A esa pregunta respondía: «No tiene lazos de cuerda, sino vínculos de amor y afecto del alma» (De virginitate, 13, 77). Y, precisamente en un célebre sermón a las vírgenes, dijo: «Cristo es todo para nosotros. Si tú quieres curar tus heridas, él es médico; si estás ardiendo de fiebre, él es fuente refrescante; si estás oprimido por la iniquidad, él es justicia; si tienes necesidad de ayuda, él es vigor; si temes la muerte, él es la vida; si deseas el cielo, él es el camino; si huyes de las tinieblas, él es la luz; si buscas comida, él es alimento» (ib., 16, 99).





Queridos hermanos y hermanas consagrados, os agradezco vuestro testimonio y os aliento: mirad al futuro con confianza, contando con la fidelidad de Dios, que no nos faltará nunca, y el poder de su gracia, capaz de realizar siempre nuevas maravillas, también en nosotros y con nosotros. Las antífonas de la salmodia de este sábado nos han llevado a contemplar el misterio de la Virgen María.
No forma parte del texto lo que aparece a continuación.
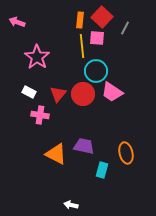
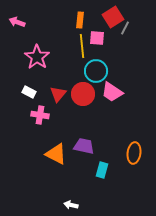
red square: moved 11 px right; rotated 15 degrees clockwise
orange ellipse: moved 8 px right; rotated 20 degrees clockwise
De hecho, en ella podemos reconocer el «tipo de vida en pobreza y virginidad que eligió para sí mismo Cristo el Señor y que también abrazó su madre, la Virgen» (Lumen gentium, 46), una vida en plena obediencia a la voluntad de Dios.

El himno nos ha recordado también las palabras de Jesús en la cruz: «Desde la gloria de su patíbulo, Jesús habla a la Virgen: “Mujer, he ahí a tu hijo”; “Juan, he ahí a tu madre”». María, Madre de Cristo, extiende y prolonga también en nosotros su divina maternidad, para que el ministerio de la Palabra y de los sacramentos, la vida de contemplación y la actividad apostólica en las múltiples formas perseveren, sin cansancio y con valentía, al servicio de Dios y para la edificación de su Iglesia.


En este momento quiero dar gracias a Dios por los numerosos sacerdotes ambrosianos, religiosos y religiosas que han gastado sus energías al servicio del Evangelio, llegando incluso al sacrificio supremo de la vida. Algunos de ellos han sido propuestos al culto y a la imitación de los fieles también en tiempos recientes: los beatos sacerdotes Luigi Talamoni, Luigi Biraghi, Luigi Monza, Carlo Gnocchi, Serafino Morazzone; los beatos religiosos Giovanni Mazzucconi, Luigi Monti y Clemente Vismara, y las religiosas Maria Anna Sala y Enrichetta Alfieri. Por su común intercesión pidamos con confianza al Dador de todo don que haga siempre fecundo el ministerio de los sacerdotes, que refuerce el testimonio de las personas consagradas, para mostrar al mundo la belleza de la entrega a Cristo y a la Iglesia; y que renueve a las familias cristianas según el designio de Dios, para que sean espacios de gracia y de santidad, terreno fértil para las vocaciones al sacerdocio y a la vida consagrada. Amén. Gracias.